Input Block Start

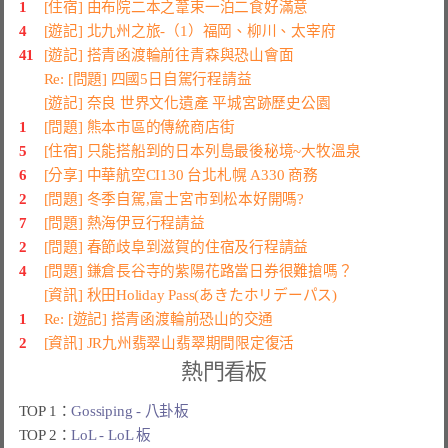
1
[住宿] 由布院二本之葦束一泊二食好滿意
4
[遊記] 北九州之旅-（1）福岡、柳川、太宰府
41
[遊記] 搭青函渡輪前往青森與恐山會面
Re: [問題] 四國5日自駕行程請益
[遊記] 奈良 世界文化遺產 平城宮跡歷史公園
1
[問題] 熊本市區的傳統商店街
5
[住宿] 只能搭船到的日本列島最後秘境~大牧溫泉
6
[分享] 中華航空CI130 台北札幌 A330 商務
2
[問題] 冬季自駕,富士宮市到松本好開嗎?
7
[問題] 熱海伊豆行程請益
2
[問題] 春節歧阜到滋賀的住宿及行程請益
4
[問題] 鎌倉長谷寺的紫陽花路當日券很難搶嗎？
[資訊] 秋田Holiday Pass(あきたホリデーパス)
1
Re: [遊記] 搭青函渡輪前恐山的交通
2
[資訊] JR九州翡翠山翡翠期間限定復活
熱門看板
TOP 1：
Gossiping - 八卦板
TOP 2：
LoL - LoL 板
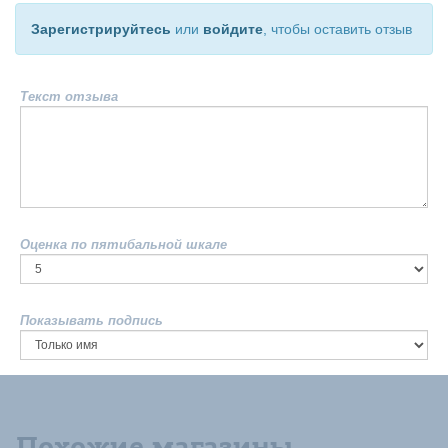
Зарегистрируйтесь
или
войдите
, чтобы оставить отзыв
Текст отзыва
Оценка по пятибальной шкале
Показывать подпись
Похожие магазины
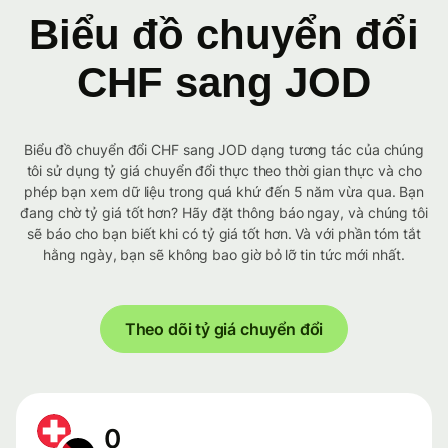
Biểu đồ chuyển đổi
CHF sang JOD
Biểu đồ chuyển đổi CHF sang JOD dạng tương tác của chúng
tôi sử dụng tỷ giá chuyển đổi thực theo thời gian thực và cho
phép bạn xem dữ liệu trong quá khứ đến 5 năm vừa qua. Bạn
đang chờ tỷ giá tốt hơn? Hãy đặt thông báo ngay, và chúng tôi
sẽ báo cho bạn biết khi có tỷ giá tốt hơn. Và với phần tóm tắt
hằng ngày, bạn sẽ không bao giờ bỏ lỡ tin tức mới nhất.
Theo dõi tỷ giá chuyển đổi
0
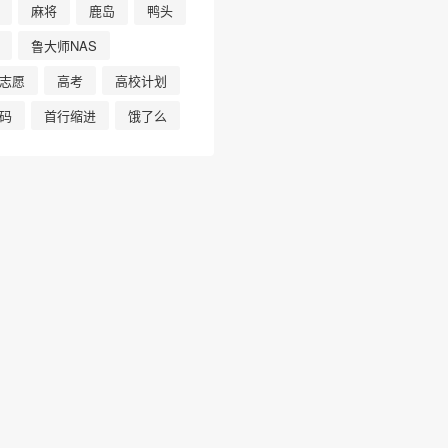
麻将
鹿岛
鸭头
鲁大师NAS
志愿
高考
高校计划
码
首行缩进
饿了么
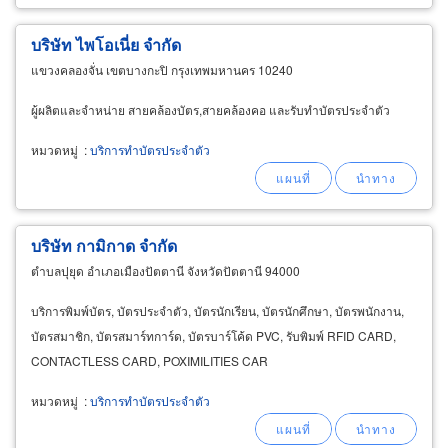
บริษัท ไพโอเนี่ย จำกัด
แขวงคลองจั่น เขตบางกะปิ กรุงเทพมหานคร 10240
ผู้ผลิตและจำหน่าย สายคล้องบัตร,สายคล้องคอ และรับทำบัตรประจำตัว
หมวดหมู่
:
บริการทำบัตรประจำตัว
บริษัท กามิกาด จำกัด
ตำบลปุยุด อำเภอเมืองปัตตานี จังหวัดปัตตานี 94000
บริการพิมพ์บัตร, บัตรประจำตัว, บัตรนักเรียน, บัตรนักศึกษา, บัตรพนักงาน,
บัตรสมาชิก, บัตรสมาร์ทการ์ด, บัตรบาร์โค้ด PVC, รับพิมพ์ RFID CARD,
CONTACTLESS CARD, POXIMILITIES CAR
หมวดหมู่
:
บริการทำบัตรประจำตัว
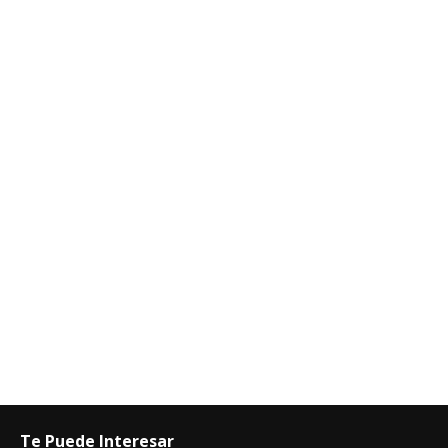
Te Puede Interesar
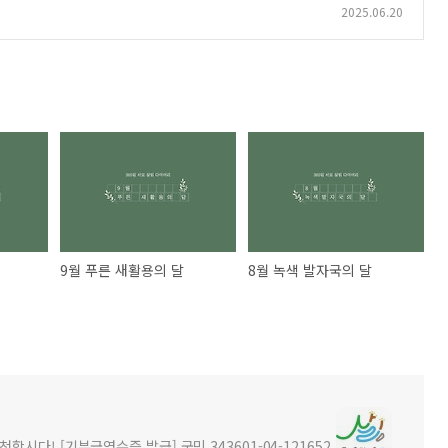
2025.06.20
9월 푸른 새활용의 달
8월 녹색 발자국의 달
시다! [기부금영수증 발급] 국민 343601-04-121652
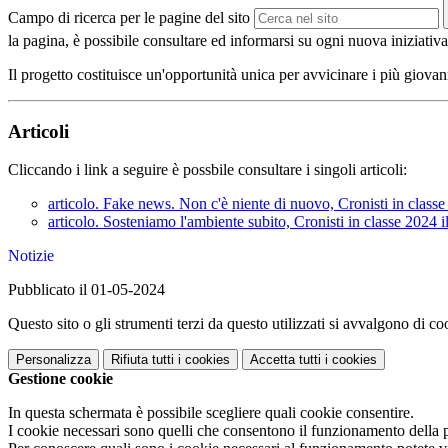
Campo di ricerca per le pagine del sito
la pagina, è possibile consultare ed informarsi su ogni nuova iniziativ
Il progetto costituisce un'opportunità unica per avvicinare i più giova
Articoli
Cliccando i link a seguire è possbile consultare i singoli articoli:
articolo. Fake news. Non c'è niente di nuovo, Cronisti in class
articolo. Sosteniamo l'ambiente subito, Cronisti in classe 2024 
Notizie
Pubblicato il 01-05-2024
Questo sito o gli strumenti terzi da questo utilizzati si avvalgono di coo
Personalizza
Rifiuta tutti
i cookies
Accetta tutti
i cookies
Gestione cookie
In questa schermata è possibile scegliere quali cookie consentire.
I cookie necessari sono quelli che consentono il funzionamento della pi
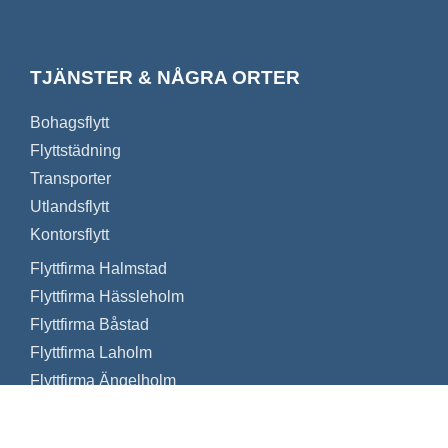
TJÄNSTER & NÅGRA ORTER
Bohagsflytt
Flyttstädning
Transporter
Utlandsflytt
Kontorsflytt
Flyttfirma Halmstad
Flyttfirma Hässleholm
Flyttfirma Båstad
Flyttfirma Laholm
Flyttfirma Ängelholm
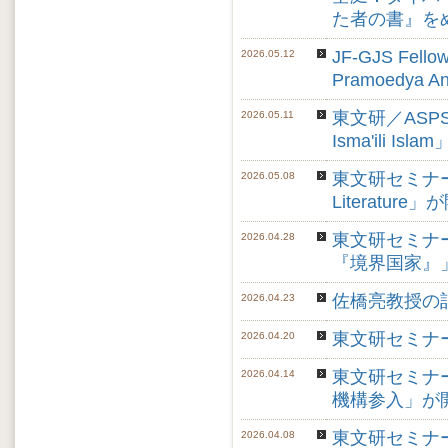
た者の書』を
JF-GJS Fellow
2026.05.12
Pramoedya
東文研／ASPS講演会「
2026.05.11
Isma'ili I
東文研セミナー「Scou
2026.05.08
Literatur
東文研セミナ
2026.04.28
『境界国家』
佐橋亮教授の
2026.04.23
東文研セミナー "J
2026.04.20
東文研セミナ
2026.04.14
機構参入」が
東文研セミナー "J
2026.04.08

Input Block End

> _Exercise_
If a line in the records above has the word "sang", copy it out.

> _Output for this task_
CHF sang JOD
Biểu đồ chuyển đổi CHF sang JOD dạng tương tác của chúng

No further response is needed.